U.S. Reps. Rick Nolan and Tom Emmer (using almost the same language in their news releases) both assure us that for any mining project to proceed it must first go through "a rigorous federal and state environmental approval process." If this is so, isn't that precisely what the Forest Service was already doing? What's the point of curtailing an ongoing review? Let the Forest Service efforts continue.

This seems to be just another attempt by the Trump administration and its allies to curb environmental and public land protection. Add to this; reopened coal leasing on federal land, the drastic downsizing of national monuments in the West, lowering of federal fracking standards, opening of coastal areas to offshore drilling (Florida, home of Mar-a-Lago, excepted), and the purging of 30 percent of U.S. Department of Interior employees.
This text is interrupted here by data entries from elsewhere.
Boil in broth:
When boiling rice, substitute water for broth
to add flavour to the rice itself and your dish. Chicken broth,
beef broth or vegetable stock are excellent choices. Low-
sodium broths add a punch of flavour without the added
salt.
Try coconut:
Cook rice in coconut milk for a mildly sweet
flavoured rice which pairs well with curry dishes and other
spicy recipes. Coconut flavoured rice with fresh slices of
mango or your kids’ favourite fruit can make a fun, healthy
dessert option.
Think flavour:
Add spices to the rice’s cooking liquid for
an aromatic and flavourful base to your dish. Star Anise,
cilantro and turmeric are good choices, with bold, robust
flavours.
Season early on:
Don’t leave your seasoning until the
Clearly an alarming pattern is emerging.

Our wilderness treasures need only to be developed, mined and despoiled once. They need to be saved perpetually. It's up to each one of us who love our few remaining wild places to take on the day-in day-out task of protecting them for our future.

JEFF DEAN, Minneapolis

SEXUAL MISCONDUCT

Men who prey on women deserve any and all nasty labels

To the letter writer who doesn't like sexual predators being referred to as cage trolls (Readers Write, Jan. 30), as long as men sexually prey on women and children (and a few men), I will call these guys whatever I wish to call them, whether that be "trolls" or "dirty old men" or something else. They have more than earned these labels.

Calling elderly women "withered old crones" is not OK because they have done nothing but be elderly. But the men being referred to (Harvey Weinstein, etc.) have most certainly done something wrong, and then some. So to attempt to compare the two things is silly.